Em sua carta aos dirigentes, Ophir explicou que "as licenças remuneradas têm respaldo legal (artigo 95, da Lei 5.810/94, Estatuto dos Servidores Públicos do Estado do Pará) e foram autorizadas pelo Conselho Superior da Procuradoria-Geral do Estado do Pará, com publicação no Diário Oficial do Estado. Alguns presidentes de seccionais e do próprio conselho federal já fizeram jus a essa licença remunerada."

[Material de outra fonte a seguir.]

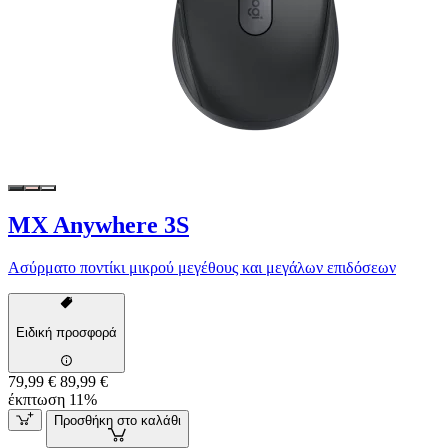
MX Anywhere 3S
Ασύρματο ποντίκι μικρού μεγέθους και μεγάλων επιδόσεων
Ειδική προσφορά
79,99 €
89,99 €
έκπτωση 11%
Προσθήκη στο καλάθι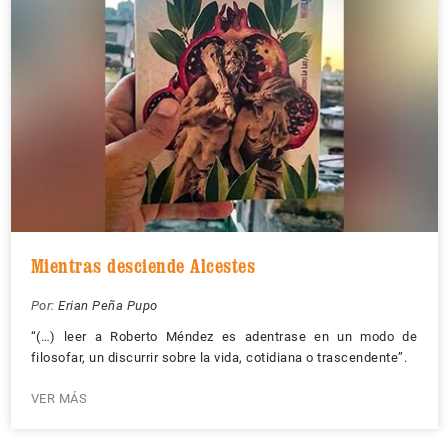
Mientras desciende Alcestes
Por:
Erian Peña Pupo
“(…) leer a Roberto Méndez es adentrase en un modo de
filosofar, un discurrir sobre la vida, cotidiana o trascendente”.
VER MÁS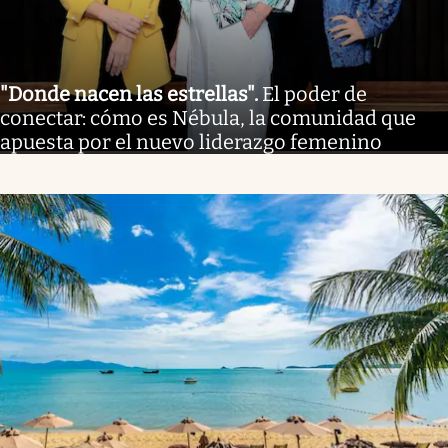
"Donde nacen las estrellas"
.
El poder de
conectar: cómo es Nébula, la comunidad que
apuesta por el nuevo liderazgo femenino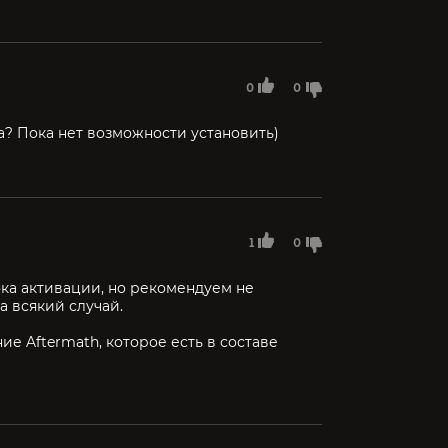
0
0
а? Пока нет возможности установить)
1
0
ока активации, но рекомендуем не
а всякий случай.
ие Aftermath, которое есть в составе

Ophir também se defende das acusações afirmando que a ação foi proposta após o Conselho Federal afastar dirigentes da OAB-PA, decisão tomada por "maioria das delegações (22 a 4), e o assunto jamais havia sido questionado pelo presidente afastado ou por seus prepostos". Segundo o presidente da OAB, durante o processo de intervenção ele recebeu ameaças do presidente afastado no sentido de que, se viesse a ter a intervenção ou mesmo processo disciplinar contra ele, a "mortalha" não cairia exclusivamente sobre si.

Consta da mensagem enviada aos conselheiros federais e aos presidentes das seccionais que "a ameaça foi feita diretamente e por terceiros, sempre no sentido de que iria desferir pesados golpes contra mim e contra a Conselheira Federal Ângela Sales, o que começa a acontecer com essa Ação Popular e com uma "varredura" que fez nas minhas e nas contas dela, que será o seu próximo passo".

O presidente da Ordem recebeu a solidariedade do Centro de Estudos das Sociedades de Advogados (Cesa) e de seus colegas. Para José Luis de Salles Freire, presidente do Cesa, "o presidente Ophir Cavalcante está fazendo um brilhante trabalho à frente do Conselho Federal da OAB. Entendo que a questão recentemente levantada contra ele tem a ver com disputas políticas locais, e será objeto de exame nos foros apropriados. Ela em nada empana a atuação do presidente, atuação esta que culminará, neste ano, com a realização da Conferência Nacional da OAB, na semana que vem em Curitiba."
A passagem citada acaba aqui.